Although the examples and implementations described herein focus, for the purpose of illustration, on using dereverberation of audio data in a speech processing and automatic speech recognition contexts, one skilled in the art will appreciate that the techniques described herein may be applied to other processes, methods, or systems. For example, the techniques may be used with other types of systems which process audio data for purposes other than automatic speech recognition or natural language understanding. Various aspects of the disclosure will now be described with regard to certain examples and embodiments, which are intended to illustrate but not limit the disclosure.
The speech processing system 140 includes an automatic speech recognition (“ASR”) module 142. The ASR module 142 is configured to perform automatic speech recognition on the sound captured by a microphone as audio data to predict the content of the audio data (e.g., utterances). The ASR module 142 may provide an ASR output such as a transcription of the audio data for further processing by the speech processing system 140 or another voice activated system. As noted above, the audio data may include reverberation, which can hinder the accuracy of the ASR module 142 predictions.
As shown in FIG. 1, the microphone 102 and the microphone 104 provide audio data to the speech processing system 140. The audio data may be provided directly from the microphone to the speech processing system 140. In some implementations, the audio data may be transmitted via wired, wireless, or hybrid wired and wireless means to the speech processing system 140. In some implementations, the audio data is transmitted via network (not shown) such as a cellular or satellite network. For the purpose of clarity, such intermediate devices and communication channels are omitted from FIG. 1.
FIG. 1 also illustrates the microphone 102 and the microphone 104 providing audio data to a source aggregator 106. A source aggregator 106 may be configured to receive audio data from multiple sources and provide a single audio data output.
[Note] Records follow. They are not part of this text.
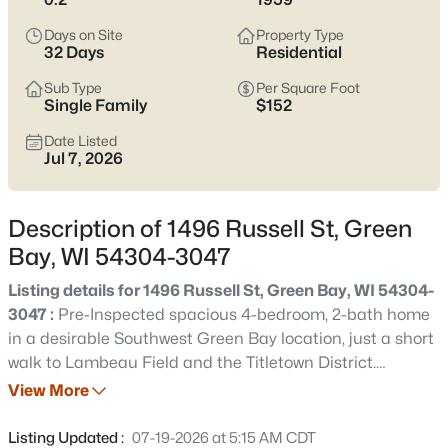
see which pocket fits how you want your week to feel.
Days on Site
Property Type
Latest Homes for Sale in Green Bay WI
32 Days
Residential
Sub Type
Per Square Foot
Single Family
$152
823
Properties Found
Date Listed
Sort By:
Date: Newest First
Jul 7, 2026
New - 1 Day Ago
Description of 1496 Russell St, Green
Bay, WI 54304-3047
Listing details for 1496 Russell St, Green Bay, WI 54304-
3047 :
Pre-Inspected spacious 4-bedroom, 2-bath home
in a desirable Southwest Green Bay location, just a short
walk to Lambeau Field and the Titletown District.
$374,900
Active
Designed for comfortable living and entertaining, this
View More
3
2
1705
0.46
home offers multiple gathering spaces, a gas fireplace,
Beds
Baths
Sqft
Acres
hardwood floors, and a functional layout. Step outside
Listing Updated :
07-19-2026 at 5:15 AM CDT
The single audio data output may include a composite audio signal generated by the source aggregator 106 from the received audio data. In some implementations, the single audio data output may include multiple channels of audio data, each channel corresponding to a source (e.g., microphone). In some implementations, the source aggregator 106 may be referred to as a receiver or a mixer.
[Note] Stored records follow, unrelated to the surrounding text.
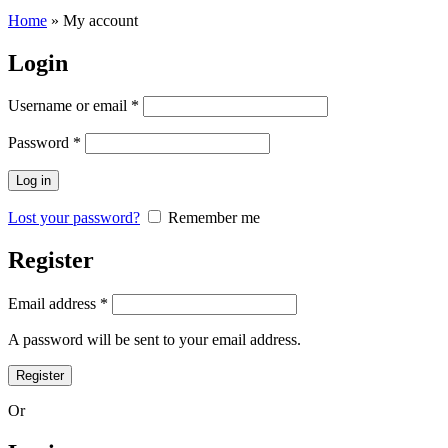
Home
»
My account
Login
Username or email
*
Password
*
Log in
Lost your password?
Remember me
Register
Email address
*
A password will be sent to your email address.
Register
Or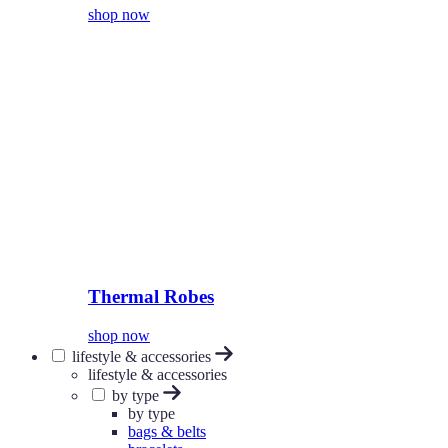
shop now
Thermal Robes
shop now
lifestyle & accessories
lifestyle & accessories
by type
by type
bags & belts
Audio data may be provided to the source aggregator 106 as an alternative to providing audio data directly to the speech processing system 140. Conversely, the source aggregator 106 may be omitted. In such implementations, the audio data generated by the microphones of the system 100 may be provided directly to the speech processing system 140. In some implementations, selected source devices may be configured to provide audio data to the source aggregator 106 while other source devices may be configured to provide audio data directly to the speech processing system 140. For example, consider a meeting room which includes several microphones to capture sound from the crowd and a single microphone at a lectern. In such implementations, the audio data generated by the crowd microphones may be aggregated while the audio data generated by the lectern microphone may be isolated.
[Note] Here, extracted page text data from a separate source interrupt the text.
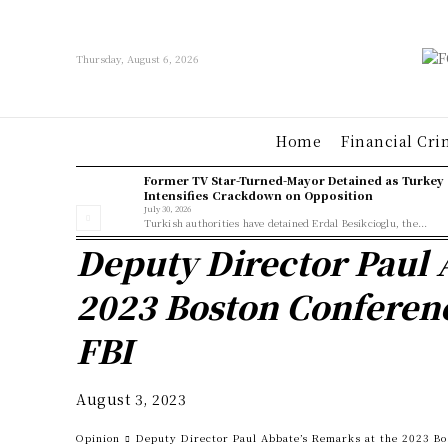
Thursday, August 6, 2026
Home
Financial Cri
Former TV Star-Turned-Mayor Detained as Turkey
Intensifies Crackdown on Opposition
July 30, 2026
Turkish authorities have detained Erdal Besikcioglu, the...
Deputy Director Paul 
2023 Boston Conferenc
FBI
August 3, 2023
Opinion
Deputy Director Paul Abbate’s Remarks at the 2023 Bo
In view of the many possible configurations of source devices, aggregators, and speech processing systems, a dereverberator may be included in the system 100 to reduce reverberation in the audio data. As shown in FIG. 1, the microphone 104, the source aggregator 106 and the speech processing system 140 include dereverberators (200 a, 200 b, 200 c, respectively). It will be appreciated that in some systems, not all these elements may include a dereverberator. For example, the microphone 102 of FIG. 1 does not include a dereverberator. In other embodiments, only one or two of the microphone 104, source aggregator 106, or speech processing system 140 include a dereverberator.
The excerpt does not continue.